Aunque no ocurrió nada real con Escritor de Provincias, me quedé un poco pensativa con el asunto. ¿Había despertado en mí el ansia de orden que toda mujer debía tener según nos habían enseñado nuestras abuelas? Me sigue pareciendo del todo incompatible hoy en día la figura del editor ordenado que en su montaña mágica lee manuscritos con dedicación y silencio, sale al patio a disfrutar del beatus ille, etc. Ahora nada es así. Ferias, fiestas, promociones, autores que te pegan gritos, que llegan tarde, que deberían estar en un manicomio, que se van sin agradecerte tu trabajo, que te miran por encima del hombro, que te amenazan si no les publicas, borracheras a cargo de la empresa y a cargo de los autores que tienen algo que celebrar, perseguir scouts, editores extranjeros, autores que te gustan… La vida editorial es un sinvivir. Pero me encanta. O al menos siempre me había encantado hasta la fantasía con Escritor de Provincias.

            A este me lo llevé a la fiesta de aquella noche y parecía aterrorizado, como si hubiera pasado toda su vida en silencio y a oscuras en una cueva y de golpe descubriese la luz, el sonido, las risas atronadoras de los escritores de ciudad ufanos y célebres.
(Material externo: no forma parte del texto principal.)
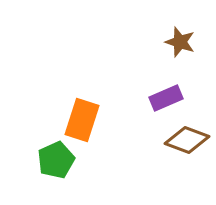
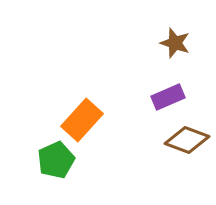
brown star: moved 5 px left, 1 px down
purple rectangle: moved 2 px right, 1 px up
orange rectangle: rotated 24 degrees clockwise
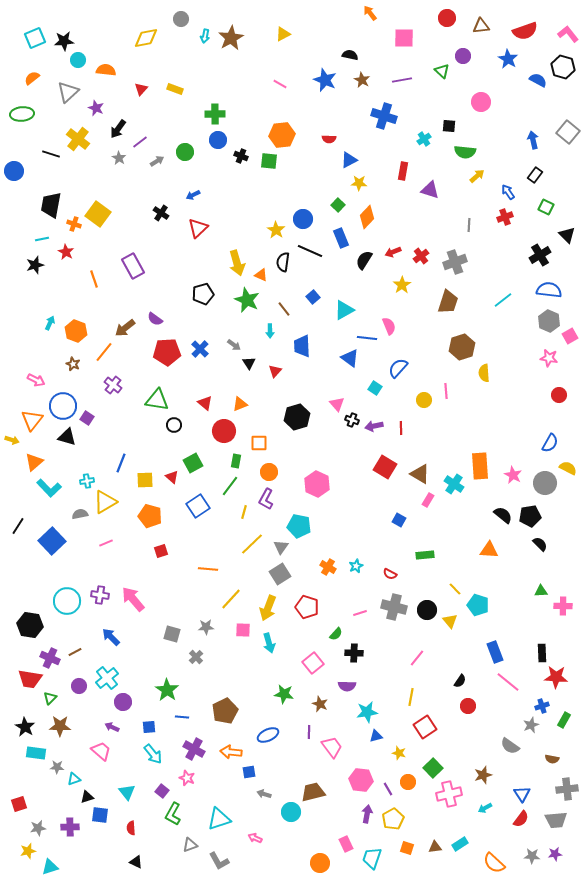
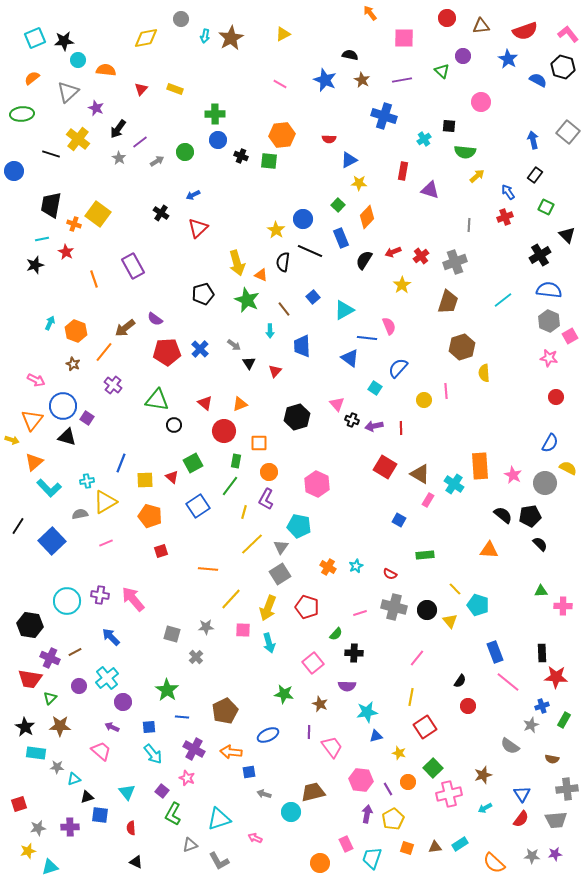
red circle at (559, 395): moved 3 px left, 2 px down
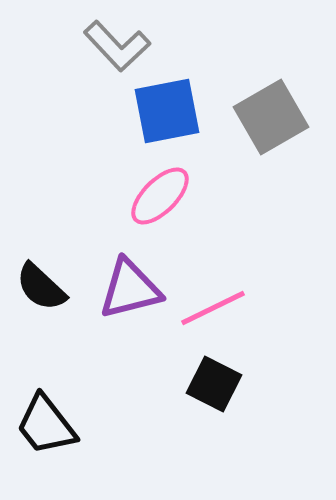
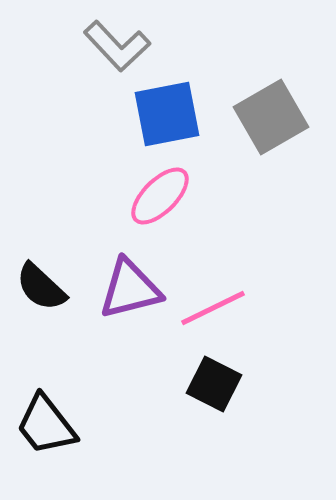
blue square: moved 3 px down
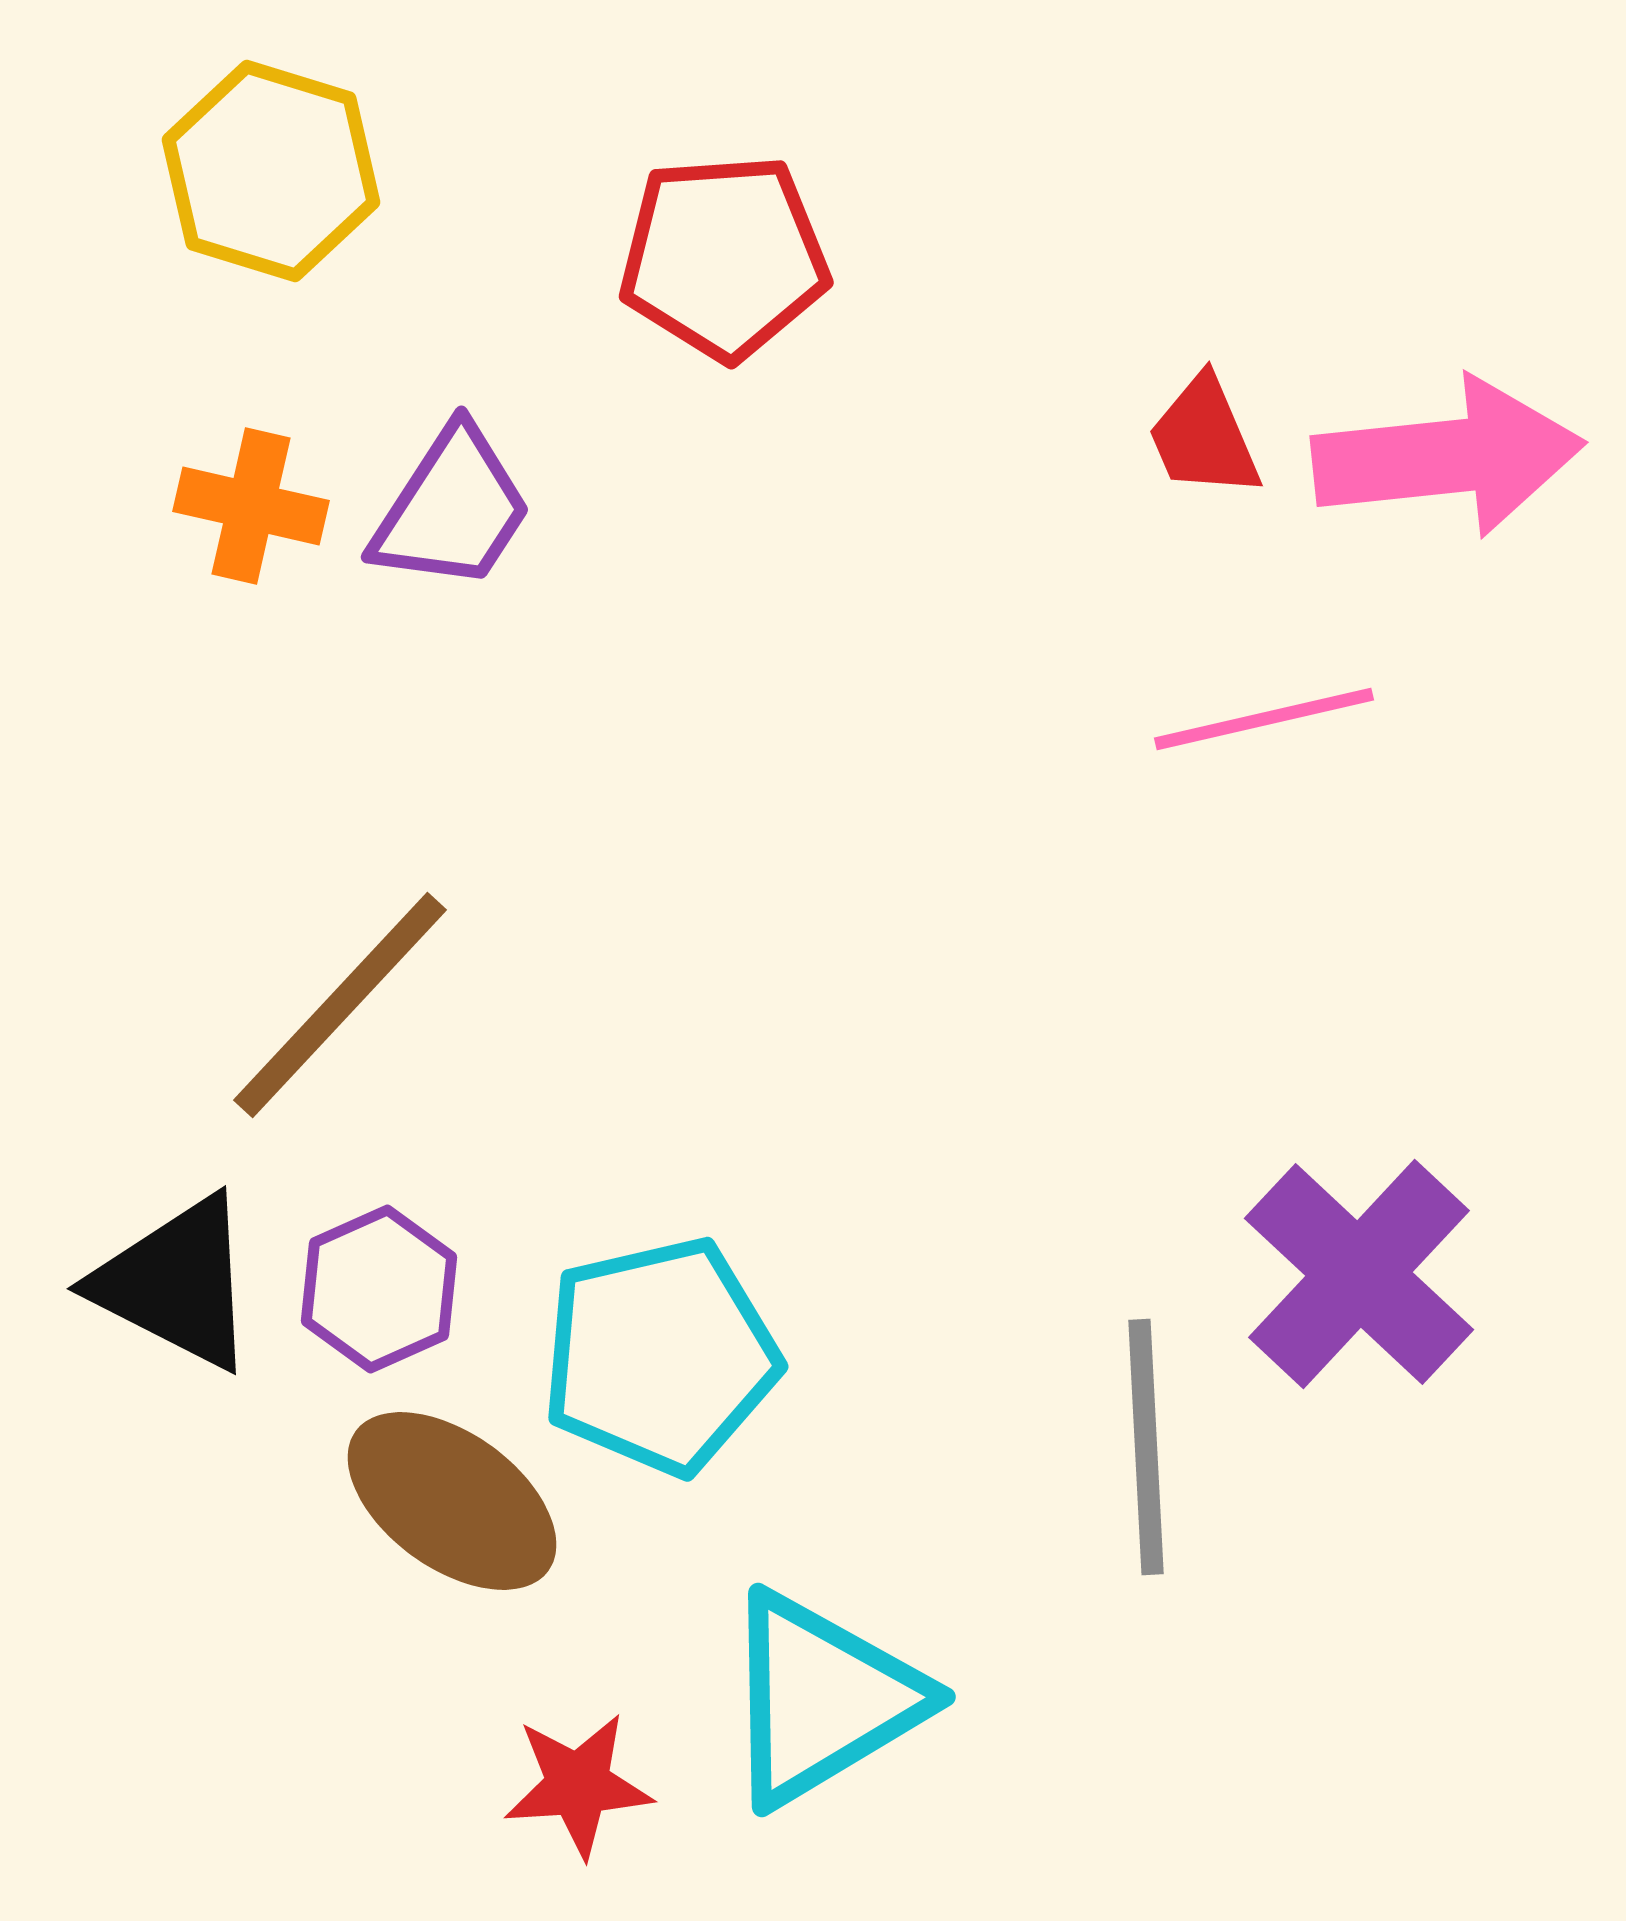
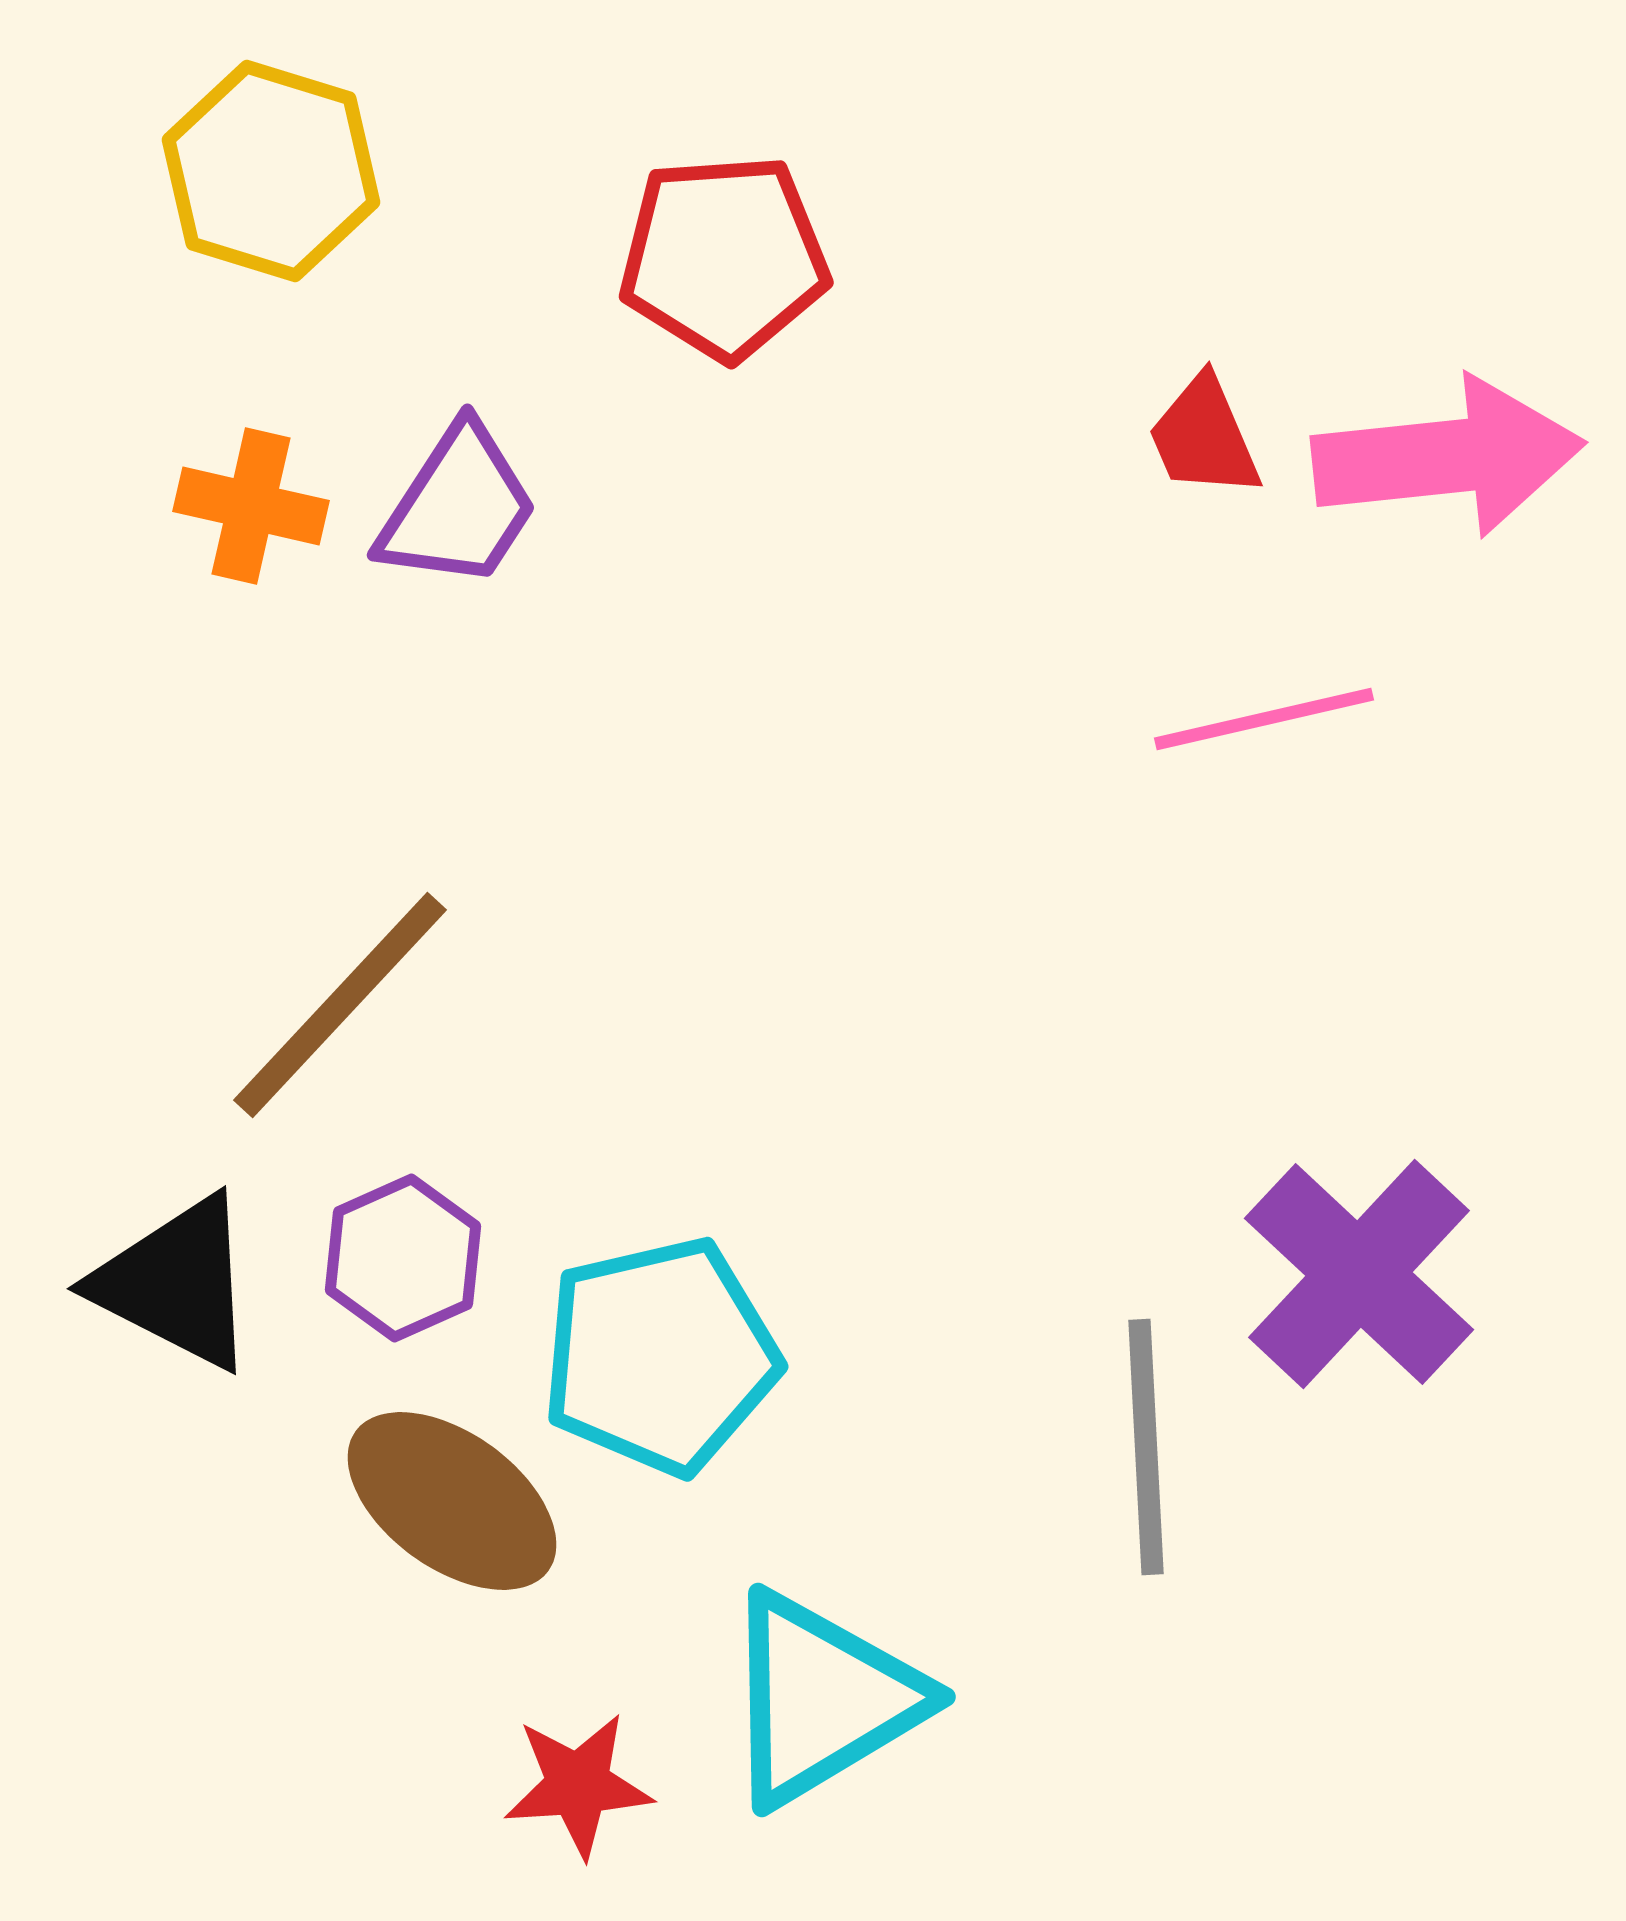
purple trapezoid: moved 6 px right, 2 px up
purple hexagon: moved 24 px right, 31 px up
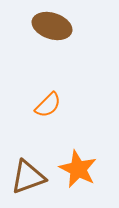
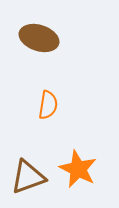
brown ellipse: moved 13 px left, 12 px down
orange semicircle: rotated 36 degrees counterclockwise
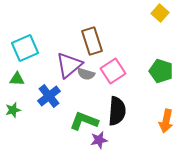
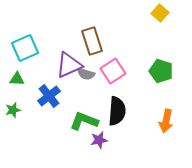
purple triangle: rotated 16 degrees clockwise
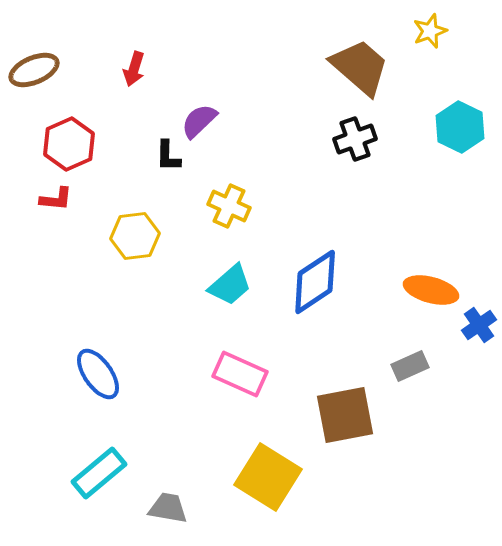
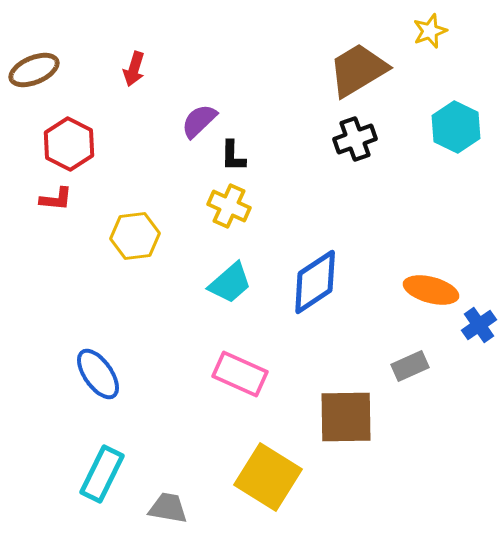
brown trapezoid: moved 2 px left, 3 px down; rotated 72 degrees counterclockwise
cyan hexagon: moved 4 px left
red hexagon: rotated 9 degrees counterclockwise
black L-shape: moved 65 px right
cyan trapezoid: moved 2 px up
brown square: moved 1 px right, 2 px down; rotated 10 degrees clockwise
cyan rectangle: moved 3 px right, 1 px down; rotated 24 degrees counterclockwise
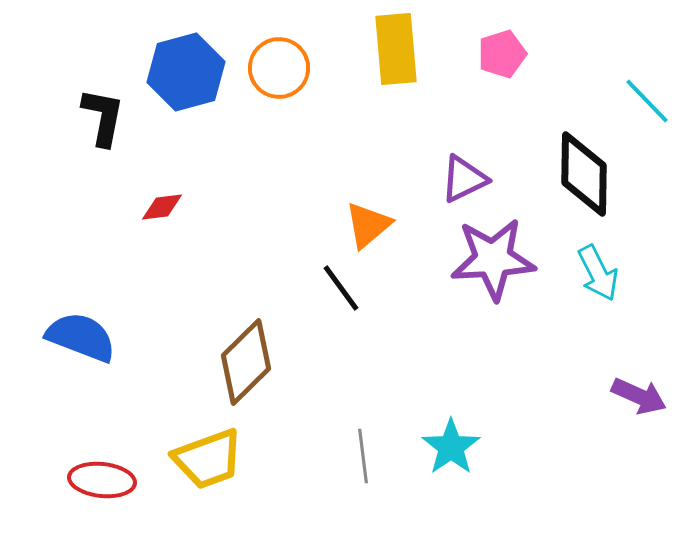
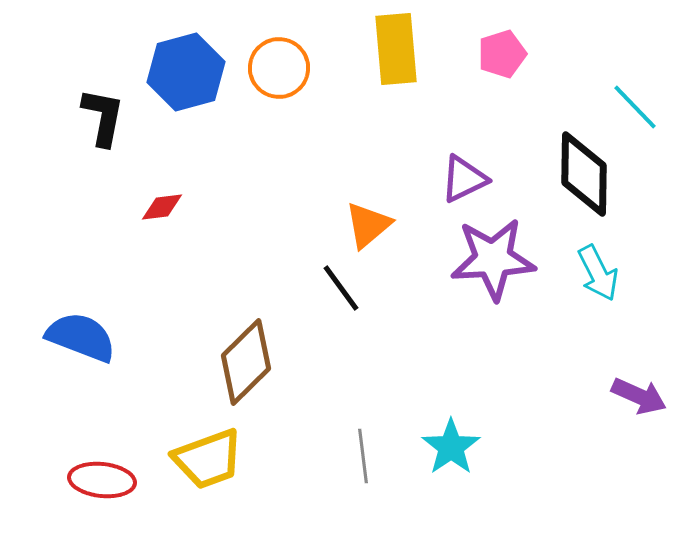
cyan line: moved 12 px left, 6 px down
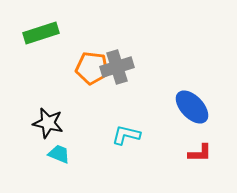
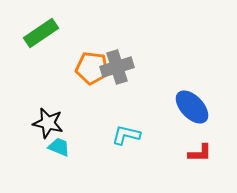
green rectangle: rotated 16 degrees counterclockwise
cyan trapezoid: moved 7 px up
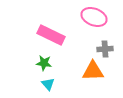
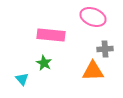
pink ellipse: moved 1 px left
pink rectangle: rotated 20 degrees counterclockwise
green star: rotated 21 degrees clockwise
cyan triangle: moved 26 px left, 5 px up
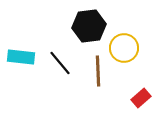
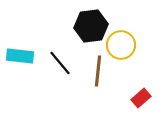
black hexagon: moved 2 px right
yellow circle: moved 3 px left, 3 px up
cyan rectangle: moved 1 px left, 1 px up
brown line: rotated 8 degrees clockwise
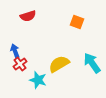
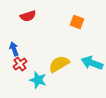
blue arrow: moved 1 px left, 2 px up
cyan arrow: rotated 35 degrees counterclockwise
            Iba vestido como si fuese a cazar perdices y allí estaba, con una copa de vino en la mano diciéndome que no sabía cómo podía. El mundo de las vanidades, falsedades, hipocresías que en mi cabeza se presentaban como la mayor amenaza, en sus labios se convertían más bien en tráfico, ropa, ruido, pisos pequeños. ¿Era su retiro deseable? Para este hombre acostumbrado a leer toda la tarde en un salón en el que no se escuchaba ni un ruido, mientras en la montaña llovía, la feria del libro era una tortura y por más que hice, no logré que se sintiera cómodo.

            ¿Llegaría alguna vez yo a sentirme así?

            La fantasía absurda en mi sueño accidental me llevó a pensar que tal vez la transformación de urbanitas cínicas en campestres amorosas y tranquilas de mis amigas (las de la boda), era algo así como una transformación natural, una evolución a la que llevaban las hormonas.

            ¿O es que una parte de nuestro cerebro todavía se sentía atraída por lo primitivo?

            Esa era también una buena pregunta.

            Allí estaba yo, vestida con mis mejores galas, de pie en un evento lleno de chaquetas bien colocadas, corbatas azules y camisas rosa palo. Y no podía dejar de pensar en que al único de toda la fiesta que me follaría era al Escritor de Provincias con pantalón raído, camisa mal puesta, chaqueta de los noventa y teléfono móvil de la prehistoria tecnológica. ¿Por qué? ¿Era una especie de necesidad de controlar la bestia, de pulir el diamante? Busqué mentalmente si en su obra podría haber algo que me hubiese excitado sexualmente, algún indicio, una insospechada parafilia mía que se estuviera manifestando ahora en forma de fantasía con el leñador que salvó a Caperucita.

            Descubrí que no. Su novela era una histórica más bien sesuda sobre jesuitas que no tenía nada de erótico, ni las solapas. Incluso él tenía un aire como eclesiástico, ese aire eclesiástico que tienen los hombres que acaban viviendo solos y en el campo sin más compañía que un perro viejo. Y yo, ¿quería esa granja y esas vacas? No, no las quería. Y tampoco a él.

            Pero quizá entre tanto colorín y tanto brillo, aquella piedra gris y mate tenía un poder de seducción que no hubiese tenido en otro contexto.